The other thing you want to look into is variable framerate, since that's a common issue now for people working on gaming videos and the like: https://www.reddit.com/r/VideoEditing/wiki/faq/vfr
Proxies are also easier to create and work with than they ever have been before.
Copy link to clipboard
Copied
Makes sense about the Mp4 bing a container.
I was able to narrow down the issue. It only happened with video files that my editor sent to me. He got a new PC and increased the video quality. Possibly the bitrate was too high for my computer to handle.

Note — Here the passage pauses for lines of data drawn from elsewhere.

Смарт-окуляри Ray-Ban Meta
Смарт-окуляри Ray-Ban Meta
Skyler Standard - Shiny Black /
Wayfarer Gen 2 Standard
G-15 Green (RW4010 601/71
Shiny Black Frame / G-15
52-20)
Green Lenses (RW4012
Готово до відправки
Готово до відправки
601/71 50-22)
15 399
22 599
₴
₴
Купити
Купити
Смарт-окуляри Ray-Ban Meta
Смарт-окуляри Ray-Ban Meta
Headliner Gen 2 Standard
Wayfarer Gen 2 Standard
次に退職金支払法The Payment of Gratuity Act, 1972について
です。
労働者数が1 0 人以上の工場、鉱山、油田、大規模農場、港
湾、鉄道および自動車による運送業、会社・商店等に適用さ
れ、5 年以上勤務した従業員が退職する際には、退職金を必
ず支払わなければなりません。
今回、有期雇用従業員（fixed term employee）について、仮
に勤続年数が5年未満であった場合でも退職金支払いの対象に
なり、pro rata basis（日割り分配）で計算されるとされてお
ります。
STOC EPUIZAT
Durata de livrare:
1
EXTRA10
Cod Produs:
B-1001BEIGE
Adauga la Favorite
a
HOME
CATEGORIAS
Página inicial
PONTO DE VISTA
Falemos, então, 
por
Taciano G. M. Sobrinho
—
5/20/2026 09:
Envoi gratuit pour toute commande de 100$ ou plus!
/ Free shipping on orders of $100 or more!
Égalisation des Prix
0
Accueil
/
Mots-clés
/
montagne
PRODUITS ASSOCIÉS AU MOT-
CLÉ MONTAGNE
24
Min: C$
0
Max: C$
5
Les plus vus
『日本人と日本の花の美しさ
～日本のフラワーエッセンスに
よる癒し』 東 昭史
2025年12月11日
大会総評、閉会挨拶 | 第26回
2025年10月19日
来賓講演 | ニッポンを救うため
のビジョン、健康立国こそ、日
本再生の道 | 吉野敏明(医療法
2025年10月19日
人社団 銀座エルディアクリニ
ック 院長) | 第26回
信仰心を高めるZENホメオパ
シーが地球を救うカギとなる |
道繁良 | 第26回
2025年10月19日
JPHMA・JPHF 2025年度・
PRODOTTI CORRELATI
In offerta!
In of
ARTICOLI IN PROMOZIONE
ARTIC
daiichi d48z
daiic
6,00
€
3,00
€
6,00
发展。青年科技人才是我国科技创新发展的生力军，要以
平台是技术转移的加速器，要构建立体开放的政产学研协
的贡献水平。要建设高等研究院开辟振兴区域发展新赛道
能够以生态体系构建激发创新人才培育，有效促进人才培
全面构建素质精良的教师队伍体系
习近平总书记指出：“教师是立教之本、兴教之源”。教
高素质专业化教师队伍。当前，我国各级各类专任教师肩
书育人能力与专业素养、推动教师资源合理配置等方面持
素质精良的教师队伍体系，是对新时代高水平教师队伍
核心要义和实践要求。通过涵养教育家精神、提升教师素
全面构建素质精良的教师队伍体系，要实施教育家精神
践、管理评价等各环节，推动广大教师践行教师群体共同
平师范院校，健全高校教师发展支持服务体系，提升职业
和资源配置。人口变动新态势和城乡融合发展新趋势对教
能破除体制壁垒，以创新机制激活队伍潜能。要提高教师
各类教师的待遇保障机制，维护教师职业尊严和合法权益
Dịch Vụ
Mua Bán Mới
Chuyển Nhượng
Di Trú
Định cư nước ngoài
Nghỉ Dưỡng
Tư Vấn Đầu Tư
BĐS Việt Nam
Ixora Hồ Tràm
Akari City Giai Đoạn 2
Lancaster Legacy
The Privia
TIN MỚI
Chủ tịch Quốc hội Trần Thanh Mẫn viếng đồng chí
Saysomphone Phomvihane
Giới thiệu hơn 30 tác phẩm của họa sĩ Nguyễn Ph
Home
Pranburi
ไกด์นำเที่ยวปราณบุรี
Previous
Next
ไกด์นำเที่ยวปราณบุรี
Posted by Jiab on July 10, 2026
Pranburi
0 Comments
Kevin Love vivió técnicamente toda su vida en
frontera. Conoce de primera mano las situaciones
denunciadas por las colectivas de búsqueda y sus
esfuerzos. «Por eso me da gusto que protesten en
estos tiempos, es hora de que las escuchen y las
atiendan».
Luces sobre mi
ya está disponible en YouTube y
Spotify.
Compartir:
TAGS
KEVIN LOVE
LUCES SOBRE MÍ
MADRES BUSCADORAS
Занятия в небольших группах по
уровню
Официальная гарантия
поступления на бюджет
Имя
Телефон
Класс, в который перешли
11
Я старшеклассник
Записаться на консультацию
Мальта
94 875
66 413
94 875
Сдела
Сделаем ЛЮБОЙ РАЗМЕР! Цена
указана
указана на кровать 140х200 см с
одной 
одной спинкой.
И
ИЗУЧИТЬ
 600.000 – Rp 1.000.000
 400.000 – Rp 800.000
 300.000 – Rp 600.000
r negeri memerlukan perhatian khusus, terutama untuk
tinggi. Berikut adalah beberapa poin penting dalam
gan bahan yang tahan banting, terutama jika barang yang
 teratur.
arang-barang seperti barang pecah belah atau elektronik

The raw video footage I sent him and all videos he sent be in the past work fine.
Rather than try to figure out my settings, I'm just going to have him lower the quality/ bitrate.
Copy link to clipboard
Copied
I'd check video driver. Try some previous versions, and turn off auto-update feature.
Copy link to clipboard
Copied
This made the most sense as I did update the nvidia game ready drivers. Didn't realize there where 'studio' drivers as well.
Driver update didnt fix BUT I did find out I was only having issues on the videos that were rendered/ exported by my video editor. I think the bitrate was too high... or something
Copy link to clipboard
Copied
As for 5.5 you need to add the gpu to the the cuda text file in the root.